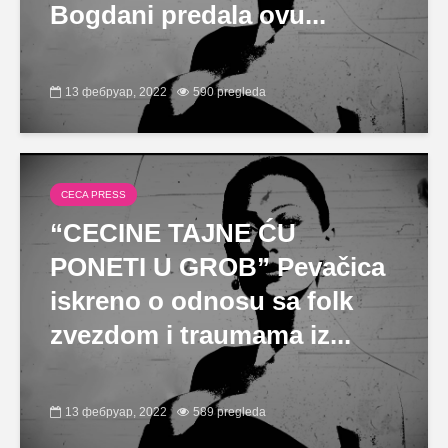
Bogdani predala ovu...
13 фебруар, 2022
590 pregleda
CECA PRESS
“CECINE TAJNE ĆU
PONETI U GROB” Pevačica
iskreno o odnosu sa folk
zvezdom i traumama iz...
13 фебруар, 2022
589 pregleda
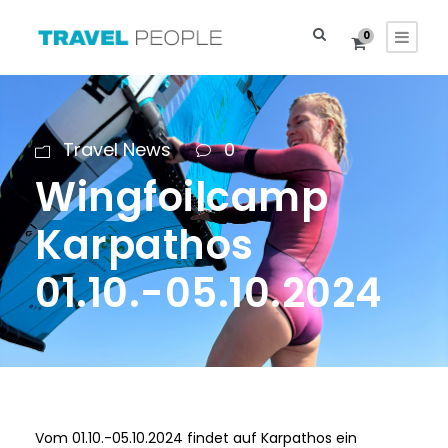
0
Travel News
0
Wingfoilcamp
Karpathos
01.10.-05.10.2024
Vom 01.10.-05.10.2024 findet auf Karpathos ein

- - - - - - -

> _TASK OBJECTIVE_
The copy starts at the line holding "zvezdom i traumama iz..." and ends at the last line of the records above. Transcribe those lines exactly, pictures excluded.

> _SOLUTION TO THIS PROBLEM_
zvezdom i traumama iz...
13 фебруар, 2022
589 pregleda
0
Travel News
0
Wingfoilcamp
Karpathos
01.10.-05.10.2024
Vom 01.10.-05.10.2024 findet auf Karpathos ein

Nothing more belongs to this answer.